Source data:
_____
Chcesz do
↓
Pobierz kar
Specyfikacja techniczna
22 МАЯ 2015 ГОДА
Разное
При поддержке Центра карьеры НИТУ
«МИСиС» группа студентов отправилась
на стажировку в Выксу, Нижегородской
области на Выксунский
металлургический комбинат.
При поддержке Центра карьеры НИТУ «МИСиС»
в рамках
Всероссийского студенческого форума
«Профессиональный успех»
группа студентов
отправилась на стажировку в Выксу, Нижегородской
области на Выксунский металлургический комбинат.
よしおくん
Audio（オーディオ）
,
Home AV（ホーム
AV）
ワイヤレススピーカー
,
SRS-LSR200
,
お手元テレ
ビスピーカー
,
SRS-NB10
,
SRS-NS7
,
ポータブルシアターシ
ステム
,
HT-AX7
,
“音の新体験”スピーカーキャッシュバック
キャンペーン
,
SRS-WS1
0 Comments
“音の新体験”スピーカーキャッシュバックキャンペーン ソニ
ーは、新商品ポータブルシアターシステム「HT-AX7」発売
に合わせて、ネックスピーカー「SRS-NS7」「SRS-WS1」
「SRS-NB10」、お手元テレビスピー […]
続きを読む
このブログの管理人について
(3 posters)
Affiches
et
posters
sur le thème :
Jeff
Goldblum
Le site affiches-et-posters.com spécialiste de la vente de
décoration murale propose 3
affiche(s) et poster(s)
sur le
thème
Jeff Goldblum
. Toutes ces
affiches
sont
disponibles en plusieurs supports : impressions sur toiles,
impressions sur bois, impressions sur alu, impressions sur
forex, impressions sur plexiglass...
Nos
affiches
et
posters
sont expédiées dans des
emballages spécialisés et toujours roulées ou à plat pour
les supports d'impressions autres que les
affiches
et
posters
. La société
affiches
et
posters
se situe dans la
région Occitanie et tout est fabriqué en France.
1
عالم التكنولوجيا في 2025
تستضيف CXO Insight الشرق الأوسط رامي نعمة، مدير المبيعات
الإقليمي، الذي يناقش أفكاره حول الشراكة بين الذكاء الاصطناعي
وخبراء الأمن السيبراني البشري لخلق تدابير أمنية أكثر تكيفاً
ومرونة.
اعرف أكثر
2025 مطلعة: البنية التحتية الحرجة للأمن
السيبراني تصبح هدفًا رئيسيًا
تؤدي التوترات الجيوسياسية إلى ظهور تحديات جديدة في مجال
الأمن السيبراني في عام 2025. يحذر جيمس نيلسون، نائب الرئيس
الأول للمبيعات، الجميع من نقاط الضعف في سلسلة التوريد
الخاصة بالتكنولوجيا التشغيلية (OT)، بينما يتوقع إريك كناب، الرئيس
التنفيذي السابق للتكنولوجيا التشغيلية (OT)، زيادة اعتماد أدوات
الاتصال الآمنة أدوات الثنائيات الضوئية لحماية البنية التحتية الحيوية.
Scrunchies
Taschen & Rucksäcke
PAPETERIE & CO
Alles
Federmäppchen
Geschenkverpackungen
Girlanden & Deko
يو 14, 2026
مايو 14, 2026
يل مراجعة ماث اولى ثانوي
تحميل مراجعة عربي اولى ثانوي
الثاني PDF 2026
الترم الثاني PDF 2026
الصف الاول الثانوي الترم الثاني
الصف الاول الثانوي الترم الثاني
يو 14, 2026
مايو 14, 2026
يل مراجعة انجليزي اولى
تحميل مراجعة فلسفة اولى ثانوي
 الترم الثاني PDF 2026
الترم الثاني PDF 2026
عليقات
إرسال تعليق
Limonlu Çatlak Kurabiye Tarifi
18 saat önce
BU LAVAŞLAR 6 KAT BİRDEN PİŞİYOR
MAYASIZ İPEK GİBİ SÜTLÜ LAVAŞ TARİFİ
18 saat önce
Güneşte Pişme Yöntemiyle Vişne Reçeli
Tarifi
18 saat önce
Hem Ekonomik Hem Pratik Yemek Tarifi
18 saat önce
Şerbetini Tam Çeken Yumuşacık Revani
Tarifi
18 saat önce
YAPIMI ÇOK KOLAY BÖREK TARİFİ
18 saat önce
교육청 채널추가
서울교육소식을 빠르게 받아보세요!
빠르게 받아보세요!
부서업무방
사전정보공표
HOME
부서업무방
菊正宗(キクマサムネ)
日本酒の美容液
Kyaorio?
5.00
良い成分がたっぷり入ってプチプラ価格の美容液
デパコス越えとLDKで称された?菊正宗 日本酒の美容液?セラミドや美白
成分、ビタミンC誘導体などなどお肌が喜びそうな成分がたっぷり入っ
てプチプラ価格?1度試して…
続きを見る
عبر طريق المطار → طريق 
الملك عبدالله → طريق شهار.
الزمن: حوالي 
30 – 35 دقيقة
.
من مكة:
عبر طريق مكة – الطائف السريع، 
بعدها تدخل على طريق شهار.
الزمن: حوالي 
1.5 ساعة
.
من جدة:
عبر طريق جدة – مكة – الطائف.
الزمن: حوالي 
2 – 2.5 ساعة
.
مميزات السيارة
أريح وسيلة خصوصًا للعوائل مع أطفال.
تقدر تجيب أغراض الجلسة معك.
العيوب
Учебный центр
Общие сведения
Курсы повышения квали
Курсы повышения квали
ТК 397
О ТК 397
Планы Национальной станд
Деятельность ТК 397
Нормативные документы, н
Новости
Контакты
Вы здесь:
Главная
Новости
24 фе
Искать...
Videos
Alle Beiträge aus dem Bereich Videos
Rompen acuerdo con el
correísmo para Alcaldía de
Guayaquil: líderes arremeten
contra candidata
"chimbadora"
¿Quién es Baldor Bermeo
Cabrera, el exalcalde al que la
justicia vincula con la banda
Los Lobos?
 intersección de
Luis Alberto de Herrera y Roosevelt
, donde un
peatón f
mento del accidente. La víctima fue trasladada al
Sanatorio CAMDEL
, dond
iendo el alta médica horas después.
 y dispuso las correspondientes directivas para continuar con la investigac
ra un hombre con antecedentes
_____
= Work request =
The answer is to be one number: the count of lines in the entries containing the string "الرئيس".

= Response to this exercise =
2